FIG. 1 shows a block diagram of a conventional battery charging circuit 100. As shown in FIG. 1, the battery charging circuit 100 is implemented by an adapter 102, a pulse width modulation controller 108, a charger controller 110, and a battery protection circuit (not shown) in the battery pack 104. The adapter 102 outputs a fixed voltage, and a charger 106 (shown as the pulse width modulation controller 108 and the charger controller 110) steps down the output voltage of the adapter 102 by controlling power switches and a buck converter in block 112. Consequently, conventional battery charging circuits can be relatively large and costly.

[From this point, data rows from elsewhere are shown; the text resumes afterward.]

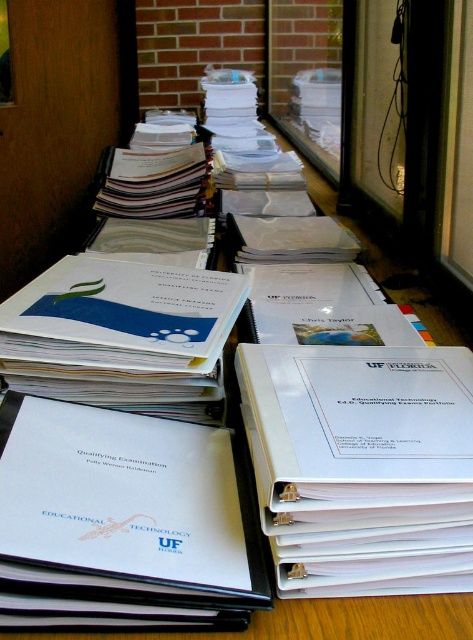 Is point (177, 556) more distant than point (271, 449)?

That is False.

Is white matte binder at center further to camera compared to white plastic binder at center?

No, it is not.

You are a GUI agent. You are given a task and a screenshot of the screen. Output one action in this format:
    pyautogui.click(x=<x>, y=<y>)
    Task: Click on the white matte binder at center
    This screenshot has width=473, height=640.
    Given the screenshot: What is the action you would take?
    pyautogui.click(x=122, y=522)

This screenshot has width=473, height=640. I want to click on white matte binder at center, so click(122, 522).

FIG. 2 shows a block diagram of another conventional charging circuit 200. The charging circuit 200 includes a controllable adapter 202 and an external control chip shown as a charger controller 210. The external control chip (charger controller 210) controls an output power of the controllable adapter 202 according to a current/voltage of the battery pack 204. As shown in FIG. 2, the charging circuit 200 also needs an extra switch 212 to control a charging current of the battery pack 204. As a result, such battery charging circuits are also relatively large and costly.
Furthermore, in conventional charging circuits, due to unbalancing issues (e.g., cells in the battery pack may have different voltages/capacities), some cells may reach an over-voltage condition even though others have not yet been fully charged. Although a cell balancing circuit can be used to relieve cells from such unbalancing issues, cell balancing is typically enabled only when the battery is nearly fully charged, in order to avoid excessive heat generation. As a result of the limited balancing time, the cell balancing circuit may not be effective. In other words, the charging process is not accurate enough across all of the cells.